Datasets
Introduction
The Ambience Datasets module is responsible for providing data to other modules, for example Dashboard. A dataset is a named collection of records where each record consists of named values which may be not only text strings, numbers and booleans, but also arrays, binary data and even nested records. The data can be derived from three sources:
- MongoDB dataset where it reads data from MongoDB databases.
- ETL dataset where it reads data from ETL chainsets.
- Cached dataset where it reads data from other dataset or any ETL or MongoDB
- Dataset itself where it reads data from other existing datasets.
Module Interface
The interface of the Datasets module.
Add Dataset
To create a new dataset, click the “Add” button located at the upper right corner of the page.
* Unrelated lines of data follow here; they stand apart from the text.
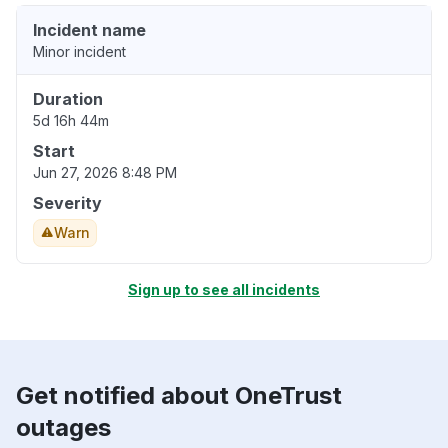
Incident name
Minor incident
Duration
5d 16h 44m
Start
Jun 27, 2026 8:48 PM
Severity
Warn
Sign up to see all incidents
Get notified about OneTrust
outages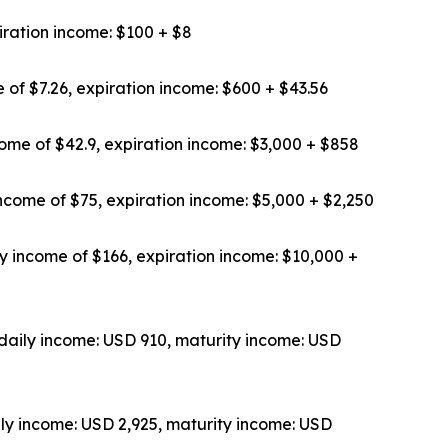
iration income: $100 + $8
 of $7.26, expiration income: $600 + $43.56
ome of $42.9, expiration income: $3,000 + $858
ncome of $75, expiration income: $5,000 + $2,250
y income of $166, expiration income: $10,000 +
daily income: USD 910, maturity income: USD
ly income: USD 2,925, maturity income: USD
The “Add Dataset” dialog box will appear.
In the “Copy From” field, select which dataset’s source to be used from the drop-down list.
To copy from existing dataset, select from the drop-down list. For new dataset, select one of the first three options in the list. Screenshots below shows the Properties setting for the MongoDB dataset, ETL dataset and cached dataset respectively.
Refer to Properties on the different tabs for the dataset.
ETag
The Etag reflects when the dataset has changed by checking the last modified datetime. Etag works with the ETL Bump Etag step which updates new datetime in the Datasets module’s Etag column. Alternatively, Etag can be manually updated by clicking the “Update Etag” icon under the “Actions” column corresponding the desired dataset.
A message will appear.
Do note that if an option is selected from the drop-down list for the “Workgroup” field at the top of the page, any dataset added to the management page will have the selected workgroup added to it. For example, if “Workgroup A” is selected, a new Dataset “New-dataset” is added. Dataset “New-dataset” will have “Workgroup A” added to its properties.
Upload Dataset
Upload allows importing the DayTest.dataset.json file into Datasets module in another machine and provides the option to create a new dataset or overwrite an existing one. To upload a dataset, click on the “Upload” button located at the upper right corner of the page.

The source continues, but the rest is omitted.